AB’nin 15 Temmuz darbe kalkışmasına karşı tutumunu eleştiren Bakan Çavuşoğlu, "Avrupa Birliği’nin ve birçok Avrupa ülkesinin siyasetçilerinin ve özellikle basınının bunu örnek almasını tavsiye ederim. Çünkü bu zamana kadarki yaklaşımları son derece negatiftir. Bu sadece halkımızın kanaati değildir, hepimizde oluşan bir kanaattir. AB bugüne kadarki yaklaşımlarıyla Türkiye’deki darbe girişimcilerine destek olmaktadır ve onları daha çok cesaretlendirmektedir. Bugüne kadarki yanlış tutumundan Avrupa Birliği’nin ve Avrupa ülkesi ile basının da vazgeçmesi gerekiyor. Bizim tarafımızda olun demiyoruz, objektif olun, dengeli olun, dürüst olun diyoruz" değerlendirmelerinde bulundu.

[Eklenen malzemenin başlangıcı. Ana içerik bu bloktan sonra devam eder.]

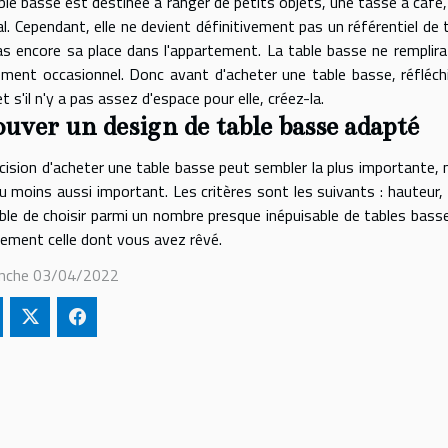
ble basse est destinée à ranger de petits objets, une tasse à café
al. Cependant, elle ne devient définitivement pas un référentiel de t
as encore sa place dans l'appartement. La table basse ne remplira 
ment occasionnel. Donc avant d'acheter une table basse, réfléchis
et s'il n'y a pas assez d'espace pour elle, créez-la.
uver un design de table basse adapté
cision d'acheter une table basse peut sembler la plus importante, m
u moins aussi important. Les critères sont les suivants : hauteur, m
ble de choisir parmi un nombre presque inépuisable de tables basse
ement celle dont vous avez rêvé.
nche 03/04/2022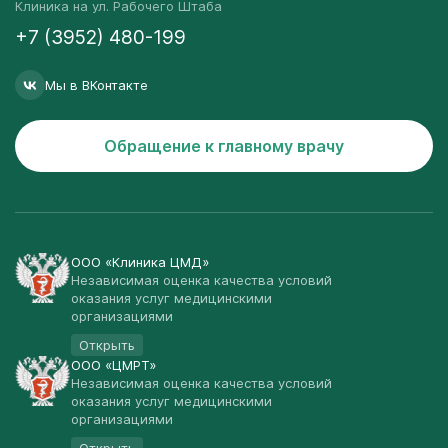
Клиника на ул. Рабочего Штаба
+7 (3952) 480-199
Мы в ВКонтакте
Обращение к главному врачу
ООО «Клиника ЦМД»
Независимая оценка качества условий
оказания услуг медицинскими
организациями
Открыть
ООО «ЦМРТ»
Независимая оценка качества условий
оказания услуг медицинскими
организациями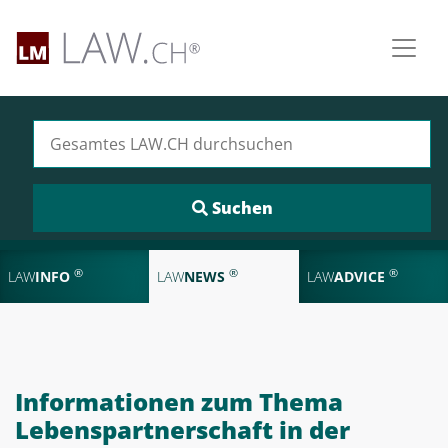
Suchen nach:
®
®
®
LAW
INFO
LAW
NEWS
LAW
ADVICE
Informationen zum Thema
Lebenspartnerschaft in der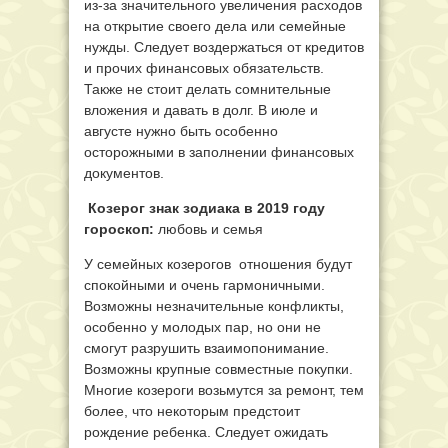
из-за значительного увеличения расходов
на открытие своего дела или семейные
нужды. Следует воздержаться от кредитов
и прочих финансовых обязательств.
Также не стоит делать сомнительные
вложения и давать в долг. В июле и
августе нужно быть особенно
осторожными в заполнении финансовых
документов.
Козерог знак зодиака в 2019 году
гороскоп:
любовь и семья
У семейных козерогов отношения будут
спокойными и очень гармоничными.
Возможны незначительные конфликты,
особенно у молодых пар, но они не
смогут разрушить взаимопонимание.
Возможны крупные совместные покупки.
Многие козероги возьмутся за ремонт, тем
более, что некоторым предстоит
рождение ребенка. Следует ожидать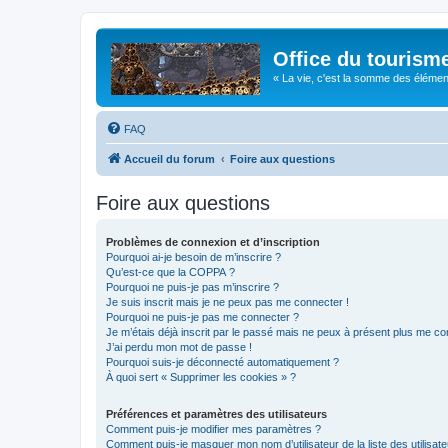
Office du tourism
« La vie, c'est la somme des éléments 
FAQ
Accueil du forum
Foire aux questions
Foire aux questions
Problèmes de connexion et d’inscription
Pourquoi ai-je besoin de m’inscrire ?
Qu’est-ce que la COPPA ?
Pourquoi ne puis-je pas m’inscrire ?
Je suis inscrit mais je ne peux pas me connecter !
Pourquoi ne puis-je pas me connecter ?
Je m’étais déjà inscrit par le passé mais ne peux à présent plus me co
J’ai perdu mon mot de passe !
Pourquoi suis-je déconnecté automatiquement ?
À quoi sert « Supprimer les cookies » ?
Préférences et paramètres des utilisateurs
Comment puis-je modifier mes paramètres ?
Comment puis-je masquer mon nom d’utilisateur de la liste des utilisate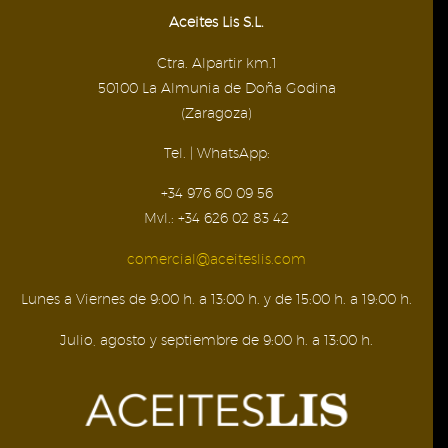
Aceites Lis S.L.
Ctra. Alpartir km.1
50100 La Almunia de Doña Godina
(Zaragoza)
Tel. | WhatsApp:
+34 976 60 09 56
Mvl.: +34 626 02 83 42
comercial@aceiteslis.com
Lunes a Viernes de 9:00 h. a 13:00 h. y de 15:00 h. a 19:00 h.
Julio, agosto y septiembre de 9:00 h. a 13:00 h.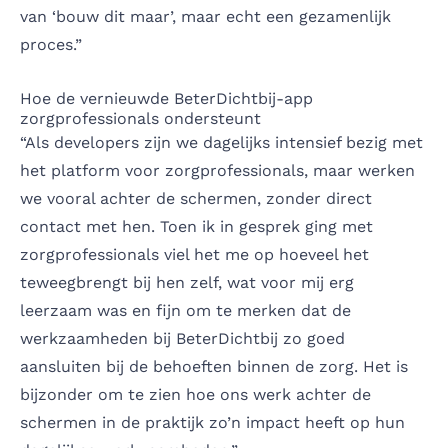
van ‘bouw dit maar’, maar echt een gezamenlijk
proces.”
Hoe de vernieuwde BeterDichtbij-app
zorgprofessionals ondersteunt
“Als developers zijn we dagelijks intensief bezig met
het platform voor zorgprofessionals, maar werken
we vooral achter de schermen, zonder direct
contact met hen. Toen ik in gesprek ging met
zorgprofessionals viel het me op hoeveel het
teweegbrengt bij hen zelf, wat voor mij erg
leerzaam was en fijn om te merken dat de
werkzaamheden bij BeterDichtbij zo goed
aansluiten bij de behoeften binnen de zorg. Het is
bijzonder om te zien hoe ons werk achter de
schermen in de praktijk zo’n impact heeft op hun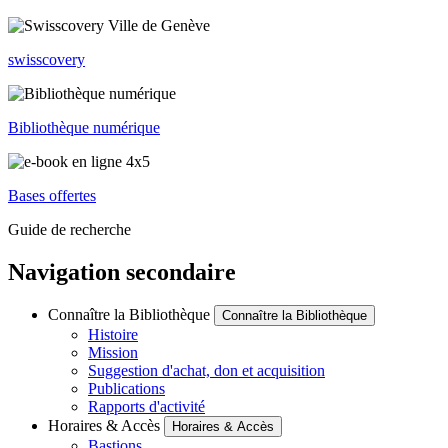
swisscovery
Bibliothèque numérique
Bases offertes
Guide de recherche
Navigation secondaire
Connaître la Bibliothèque
Connaître la Bibliothèque
Histoire
Mission
Suggestion d'achat, don et acquisition
Publications
Rapports d'activité
Horaires & Accès
Horaires & Accès
Bastions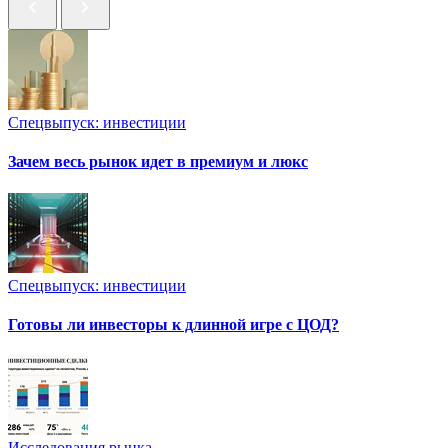
Спецвыпуск: инвестиции
Зачем весь рынок идет в премиум и люкс
Спецвыпуск: инвестиции
Готовы ли инвесторы к длинной игре с ЦОД?
Исследования рынка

"DARBECİLERİN VEYA DARBEYİ DESTEKLEYEN KİŞİLERİN İKTİDARI ELLERİNDE BULUNDURDUĞU BİR ÜLKENİN AVRUPA KONSEYİ’NE ÜYE OLMA ŞANSI YOKTUR"

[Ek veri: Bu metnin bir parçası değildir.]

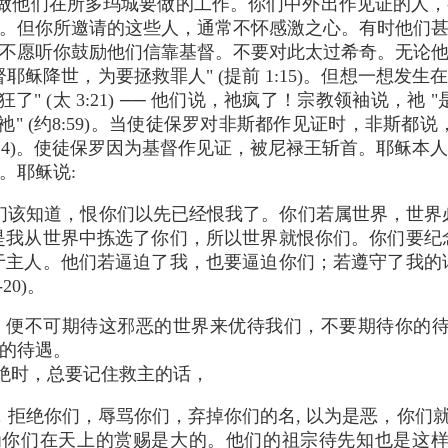
做他们在所多玛城要做的工作。你们中外出作见证的人，
。但你所邀请的这些人，通常不怀感激之心。有时他们
不愿听你鼓励他们信靠基督。不要对此太过希奇。无论
耶稣降世，为要拯救罪人" (提前 1:15)。但想一想发
 (太 3:21) ── 他们说，祂疯了！宗教领袖说，祂 "是鬼附
祂" (约8:59)。当使徒保罗对非斯都作见证时，非斯都
26:24)。使徒保罗因为基督作见证，被尼禄王斩首。耶稣
。耶稣说:
们该知道，恨你们以先已经恨我了。你们若属世界，世界
是我从世界中拣选了你们，所以世界就恨你们。你们要纪
于主人。他们若逼迫了我，也要逼迫你们；若遵守了我的
-20)。
便不可期待这邪恶的世界来优待我们，不要期待你的待
的待遇。
绝时，总要记住救主的话，
，拒绝你们，辱骂你们，弃掉你们的名, 以为是恶，你们就
为你们在天上的赏赐是大的。他们的祖宗待先知也是这样" (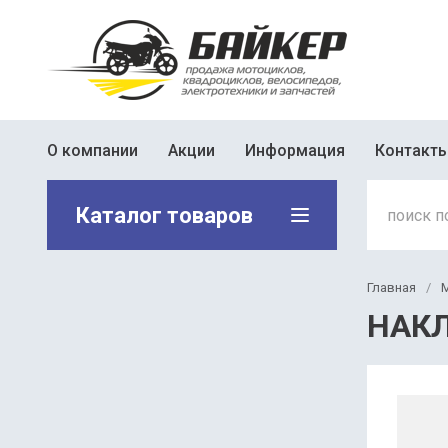
О компании
Акции
Информация
Контакт
Каталог товаров
Главная
/
НАКЛ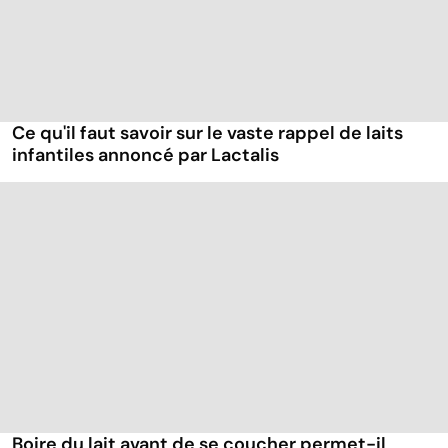
Ce qu'il faut savoir sur le vaste rappel de laits
infantiles annoncé par Lactalis
Boire du lait avant de se coucher permet-il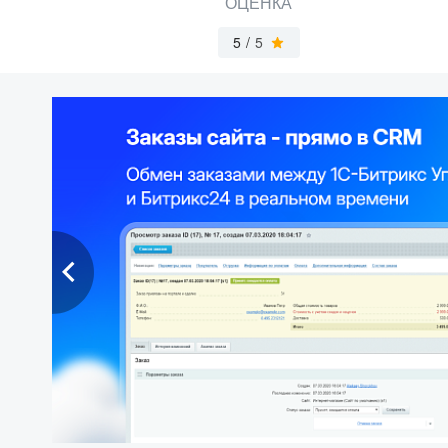
ОЦЕНКА
5
/
5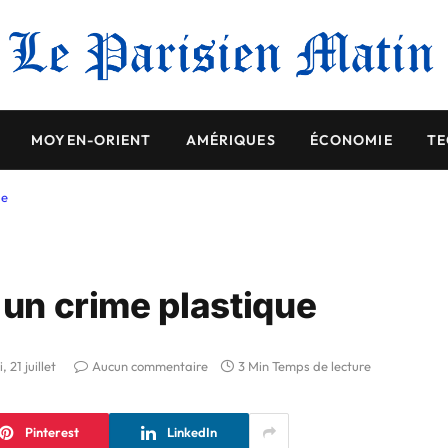
MOYEN-ORIENT
AMÉRIQUES
ÉCONOMIE
TE
ue
 un crime plastique
, 21 juillet
Aucun commentaire
3 Min Temps de lecture
Pinterest
LinkedIn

Bakan Çavuşoğlu’nun ardından konuşan Avrupa Konseyi Genel Sekreteri Jagland ise, "Buraya gelirken benim desteğimi ve Avrupa Konseyi’nin desteğini Türkiye’ye göstermek için geldik. Türkiye ve Türkiye Hükümeti büyük saldırılar karşısındaydı. Ben burada darbe girişiminin karşısında duran Türk vatandaşlarını da tebrik etmek istiyorum. Bu çok önemli ve güçlü bir sinyaldi, demokrasiye sahip çıkıldı. Bu darbe girişimini neresinden tutarsanız tutun kabul edilemeyecek bir kalkışmadır. Türk halkının üzerine, sokaktaki insanlar üzerine ateş açıldı. Fazla sayıda Türk vatandaşı hayatını kaybetti, TBMM gibi ülkenin demokratik kurum ve kuruluşlarına saldırılar ve bombardımanlar gerçekleştirildi. Dolayısıyla çok ağır şekilde kınanması gereken bir darbe girişimidir bu olan biten. Darbecilerin veya darbeyi destekleyen kişilerin iktidarı ellerinde bulundurduğu bir ülkenin Avrupa Konseyi’ne üye olma şansı yoktur. Bu olan bitenler neticesinde, darbe girişimini takip eden süreç içerisinde TBMM’de temsil edilen siyasi partilerin bir birlik sergilemiş olmaları da son derece önemli ve anlamlıdır. Şüphesiz ki bu darbe girişiminin arkasında bulunan, bu süreçte yer alan kişilerin gerekli uygulamaya tabi tutulması gerekiyor. Aynı şekilde bu gizli örgütle ilgili gerekli adımların atılması gerekiyor. Zira bu örgüt Türkiye’deki kurum ve kuruluşlara, TSK’ya ve Türk yargısına zaten sızmış durumda. Maalesef Avrupa geneline baktığımızda aslında bu darbe girişiminin veya bu gizli örgütün ne derece Türk kurumlarında mevcut olduğu çok da fazla anlaşılmadığını görüyoruz" ifadelerini kullandı.